WORK INSTRUCTION = Take the entries that follow and return exactly the lines from the one holding "Label: left heart ventricle." through the one holding "Look at this", both included. Nothing else is needed.

SOURCE DATA =
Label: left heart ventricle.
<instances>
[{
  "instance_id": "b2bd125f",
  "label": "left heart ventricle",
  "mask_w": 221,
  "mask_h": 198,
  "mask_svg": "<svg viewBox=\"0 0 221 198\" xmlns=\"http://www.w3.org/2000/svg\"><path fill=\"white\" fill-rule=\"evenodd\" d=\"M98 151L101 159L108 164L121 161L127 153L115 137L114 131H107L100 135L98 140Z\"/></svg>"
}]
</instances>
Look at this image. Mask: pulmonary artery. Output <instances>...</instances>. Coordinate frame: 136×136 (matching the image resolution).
--
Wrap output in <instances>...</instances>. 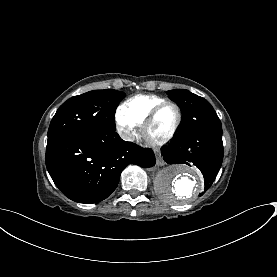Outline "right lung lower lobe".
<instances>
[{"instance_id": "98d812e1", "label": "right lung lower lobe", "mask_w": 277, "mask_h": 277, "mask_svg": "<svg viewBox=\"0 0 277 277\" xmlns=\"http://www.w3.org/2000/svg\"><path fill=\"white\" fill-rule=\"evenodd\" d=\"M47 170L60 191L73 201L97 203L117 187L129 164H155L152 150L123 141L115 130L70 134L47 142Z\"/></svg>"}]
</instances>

EXERCISE ANSWER =
Label: left heart ventricle.
<instances>
[{
  "instance_id": "b2bd125f",
  "label": "left heart ventricle",
  "mask_w": 221,
  "mask_h": 198,
  "mask_svg": "<svg viewBox=\"0 0 221 198\" xmlns=\"http://www.w3.org/2000/svg\"><path fill=\"white\" fill-rule=\"evenodd\" d=\"M98 151L101 159L108 164L121 161L127 153L115 137L114 131H107L100 135L98 140Z\"/></svg>"
}]
</instances>
Look at this image. Mask: pulmonary artery. Output <instances>...</instances>. Coordinate frame: 136×136 (matching the image resolution).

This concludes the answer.